Try to reproduce but some issues occur

yizhidamiaomiao commented 2 years ago

I run the command "./train.sh 0 se model_se"

The issue is """"""""""""""""""""""""""""""""" Preprocessing: 0%| | 0/11572 [00:00<?, ?it/s] Traceback (most recent call last): File "src/cdiffuse/preprocess.py", line 140, in main(parser.parse_args()) File "src/cdiffuse/preprocess.py", line 120, in main list(tqdm(executor.map(spec_transform, filenames, repeat(args.dir), repeat(args.outdir)), desc='Preprocessing', total=len(filenames))) File "/home/tiger/.local/lib/python3.7/site-packages/tqdm/std.py", line 1195, in iter for obj in iterable: File "/usr/lib/python3.7/concurrent/futures/process.py", line 476, in _chain_from_iterable_of_lists for element in iterable: File "/usr/lib/python3.7/concurrent/futures/_base.py", line 586, in result_iterator yield fs.pop().result() File "/usr/lib/python3.7/concurrent/futures/_base.py", line 432, in result return self.get_result() File "/usr/lib/python3.7/concurrent/futures/_base.py", line 384, in get_result raise self._exception concurrent.futures.process.BrokenProcessPool: A process in the process pool was terminated abruptly while the future was running or pending. """"""""""""""""""""""""""""""""" How to solve this?

Although "se_pre" mode can run, with the dataset provided by your link, I MUST change the sample_rate to 48000 in params.py, otherwise this code will throw a wrong information. Does this correct for the reproduce?

Also, I run for 12 hours with 4 GPU at step 156600 for "se_pre" mode. How long(how much epoch) do we need to train your model?

neillu23 commented 2 years ago

Hi @yizhidamiaomiao, thanks for sharing your experience! I've replaced torchaudio.load_wav() with the torchaudio.load() function in the new commit. This may fix some errors, as torchaudio.load_wav has been removed in newer versions of torchaudio. For the second question, can you share a link to the data, and is the sample rate of the data you are using 48000? Also, the "se_pre" step is no longer needed, as the randomly initialized CDiffuSE performs as well as the one initialized from pre-trained parameters. The model with step 507600 (no pre-training) in my experiments slightly exceeded our paper's results. Please try the new code and let me know if you have any further questions!

yizhidamiaomiao commented 2 years ago

Hi, thank you for your response!

By your instructions, I do not train the "se_pre" now. I tried to directly train your model by the command: "./train.sh 0 se model_se" and evaluate at step 600075 by the command "./inference.sh 0 600075 se model_se".
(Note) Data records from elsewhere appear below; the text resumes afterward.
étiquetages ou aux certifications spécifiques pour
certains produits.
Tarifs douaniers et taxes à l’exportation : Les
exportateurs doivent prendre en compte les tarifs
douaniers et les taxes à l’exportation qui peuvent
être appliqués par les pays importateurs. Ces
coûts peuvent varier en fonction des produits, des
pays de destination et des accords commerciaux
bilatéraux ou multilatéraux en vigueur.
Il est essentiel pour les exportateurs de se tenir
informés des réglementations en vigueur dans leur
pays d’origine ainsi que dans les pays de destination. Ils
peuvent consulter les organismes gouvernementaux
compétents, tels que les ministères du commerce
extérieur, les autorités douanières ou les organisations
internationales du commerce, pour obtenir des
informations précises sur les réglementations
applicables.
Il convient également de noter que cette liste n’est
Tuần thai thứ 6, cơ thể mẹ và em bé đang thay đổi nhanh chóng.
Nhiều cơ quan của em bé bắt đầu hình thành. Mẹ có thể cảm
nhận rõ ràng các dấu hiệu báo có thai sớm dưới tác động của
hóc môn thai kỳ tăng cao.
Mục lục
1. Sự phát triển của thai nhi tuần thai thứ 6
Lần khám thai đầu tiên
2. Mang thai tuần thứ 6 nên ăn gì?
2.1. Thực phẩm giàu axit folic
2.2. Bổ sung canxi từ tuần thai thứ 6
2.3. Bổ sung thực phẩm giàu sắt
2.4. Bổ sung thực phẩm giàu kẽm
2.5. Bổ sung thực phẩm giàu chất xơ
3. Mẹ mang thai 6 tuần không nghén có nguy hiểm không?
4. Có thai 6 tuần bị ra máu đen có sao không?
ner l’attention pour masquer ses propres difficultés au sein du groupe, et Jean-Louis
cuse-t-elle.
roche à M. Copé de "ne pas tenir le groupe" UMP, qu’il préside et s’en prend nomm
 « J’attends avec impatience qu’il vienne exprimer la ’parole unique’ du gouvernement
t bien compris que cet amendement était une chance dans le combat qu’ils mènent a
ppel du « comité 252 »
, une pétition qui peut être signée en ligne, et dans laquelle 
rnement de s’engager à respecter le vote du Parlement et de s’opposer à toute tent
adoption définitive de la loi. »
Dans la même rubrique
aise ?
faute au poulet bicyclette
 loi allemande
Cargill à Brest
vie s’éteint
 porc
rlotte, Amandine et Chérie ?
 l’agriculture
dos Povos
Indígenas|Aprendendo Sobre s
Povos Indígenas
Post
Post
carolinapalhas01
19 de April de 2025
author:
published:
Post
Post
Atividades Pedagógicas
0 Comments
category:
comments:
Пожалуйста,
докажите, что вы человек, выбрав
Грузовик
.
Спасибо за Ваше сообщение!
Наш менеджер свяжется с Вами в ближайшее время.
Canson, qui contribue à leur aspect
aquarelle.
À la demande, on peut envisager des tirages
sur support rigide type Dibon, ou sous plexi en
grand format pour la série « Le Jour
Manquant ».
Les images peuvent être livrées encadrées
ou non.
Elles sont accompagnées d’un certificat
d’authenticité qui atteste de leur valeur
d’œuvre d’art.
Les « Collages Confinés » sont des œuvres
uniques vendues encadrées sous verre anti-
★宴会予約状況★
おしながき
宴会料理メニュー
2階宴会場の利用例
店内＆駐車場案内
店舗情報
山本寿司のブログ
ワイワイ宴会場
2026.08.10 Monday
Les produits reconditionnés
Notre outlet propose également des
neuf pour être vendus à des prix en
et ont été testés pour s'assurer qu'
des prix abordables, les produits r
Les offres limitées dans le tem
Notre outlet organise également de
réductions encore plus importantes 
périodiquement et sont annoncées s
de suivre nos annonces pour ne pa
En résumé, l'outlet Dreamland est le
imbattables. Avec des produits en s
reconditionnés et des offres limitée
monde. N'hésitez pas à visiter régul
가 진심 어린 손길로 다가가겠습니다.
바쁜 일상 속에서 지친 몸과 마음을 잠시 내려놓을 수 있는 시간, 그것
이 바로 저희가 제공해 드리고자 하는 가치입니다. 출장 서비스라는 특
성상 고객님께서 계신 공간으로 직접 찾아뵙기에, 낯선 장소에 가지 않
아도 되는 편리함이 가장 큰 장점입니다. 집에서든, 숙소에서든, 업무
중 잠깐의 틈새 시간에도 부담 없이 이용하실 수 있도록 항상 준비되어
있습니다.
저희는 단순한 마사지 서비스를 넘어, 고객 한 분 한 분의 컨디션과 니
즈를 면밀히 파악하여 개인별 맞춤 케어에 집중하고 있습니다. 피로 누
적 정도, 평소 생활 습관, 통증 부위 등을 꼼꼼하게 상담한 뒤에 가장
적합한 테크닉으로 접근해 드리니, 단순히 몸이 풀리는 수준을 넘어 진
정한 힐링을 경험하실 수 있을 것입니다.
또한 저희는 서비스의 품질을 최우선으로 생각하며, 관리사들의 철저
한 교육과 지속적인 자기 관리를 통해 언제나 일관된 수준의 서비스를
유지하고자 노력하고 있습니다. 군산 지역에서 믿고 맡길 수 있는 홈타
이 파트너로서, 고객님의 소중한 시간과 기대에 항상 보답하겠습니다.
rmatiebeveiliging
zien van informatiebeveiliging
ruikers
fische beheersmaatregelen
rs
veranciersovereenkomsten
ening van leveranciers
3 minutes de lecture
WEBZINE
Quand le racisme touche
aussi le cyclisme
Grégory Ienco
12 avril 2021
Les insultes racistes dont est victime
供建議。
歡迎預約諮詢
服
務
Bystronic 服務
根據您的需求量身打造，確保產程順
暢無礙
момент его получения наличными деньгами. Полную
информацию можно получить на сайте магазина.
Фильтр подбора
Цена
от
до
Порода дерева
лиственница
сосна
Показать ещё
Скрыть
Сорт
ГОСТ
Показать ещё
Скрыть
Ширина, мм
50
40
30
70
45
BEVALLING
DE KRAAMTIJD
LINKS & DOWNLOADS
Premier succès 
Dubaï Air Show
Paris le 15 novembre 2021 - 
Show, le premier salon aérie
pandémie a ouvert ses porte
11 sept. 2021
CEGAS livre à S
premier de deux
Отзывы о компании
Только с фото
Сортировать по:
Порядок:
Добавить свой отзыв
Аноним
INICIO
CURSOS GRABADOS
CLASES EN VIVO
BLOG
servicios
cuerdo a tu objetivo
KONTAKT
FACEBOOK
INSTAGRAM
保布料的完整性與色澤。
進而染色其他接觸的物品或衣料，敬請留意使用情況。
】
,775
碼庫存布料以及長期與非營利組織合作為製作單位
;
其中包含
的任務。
However, the training result seems different from your folder 'Sample Files'. Here is the link of the generated speech by the trained model 'weights-600075.pt' https://drive.google.com/drive/folders/1aK0zzC1wDToWIAoEq2dNSsdwSo9n9rWd?usp=sharing, which may not competitive with the SOTA model. Could you please help us find out what should we do in order to reproduce your result in 'Sample Files' ?

neillu23 commented 2 years ago

Hi @yizhidamiaomiao, thanks for sharing the audio file! The command you are using seems to be from a previous commit. I've updated the command style and torchaudio functions in this commit: https://github.com/neillu23/CDiffuSE/commit/7e13e6e44294eb0d020dc63108aeb24bb39b29e0 The new command would be ". /train.sh 0 model_se" and ". /inference.sh 0 model_se 600075". Here are the results I got from my trained model 'weights-54000.pt' https://drive.google.com/drive/folders/1EIh-ZwokHcRacv20Umk9MMkld9ETdBSQ?usp=sharing. The environment I used was torchaudio 0.9.0/ pytorch 1.9.0. If this doesn't work for you, please let me know; thanks again!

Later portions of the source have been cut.